At the same time, it has faced a flurry of questions over its privacy policy. Issues including a bug that allowed users to be spied on through their webcam and the discovery that the app was sending information to Facebook have led to concerns the company could be failing to protect the personal data of users.

It has now posted new updates to its privacy policy that it said were aimed at "address[ing] recent concerns about Zoom’s privacy policy".

In the introduction to the new updates, chief legal officer Aparna Bawa said the company was aiming to emphasise a number of its key policies. They included the fact that it does not sell user data and does not intend to, will not "monitor your meetings or its contents" and that it complies with privacy laws and regulations where it operates.

The updates were not changes to its practices, it said. Instead, the new updates were intended to make the privacy policy "more clear, explicit, and transparent".

The new updates specifically address worries among some users that the conversations conducted through its chat app could be stored. Zoom says that unless a host chooses to record a meeting, any video will not be stored, and that if a call is being recorded then everyone in the chat will be informed and have the option to leave.

It also claimed that the only data it is able to collect is required to provide the Zoom service, such as basic information including what device a user is on.

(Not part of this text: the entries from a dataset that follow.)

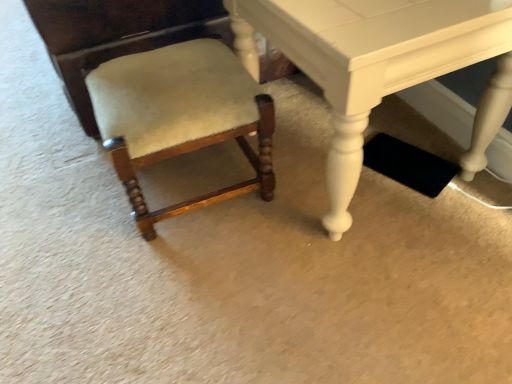 Question: From the image's perspective, is matte white table at center beneath suede-like beige chair at lower left?

Choices:
 (A) yes
 (B) no

Answer: (B)

Question: Are matte white table at center and suede-like beige chair at lower left beside each other?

It committed not to gather any unnecessary data, and said also that it would not mine that data or sell it to anyone.

Zoom also said that while it might monitor user data on its website – so that it could show ads to people if they visited the website and left without joining, for instance – it would not collect information about people's activity on the platform for similar ads. "No data regarding user activity on the Zoom platform – including video, audio, and chat content – is ever provided to third parties for advertising purposes," Zoom said in the update.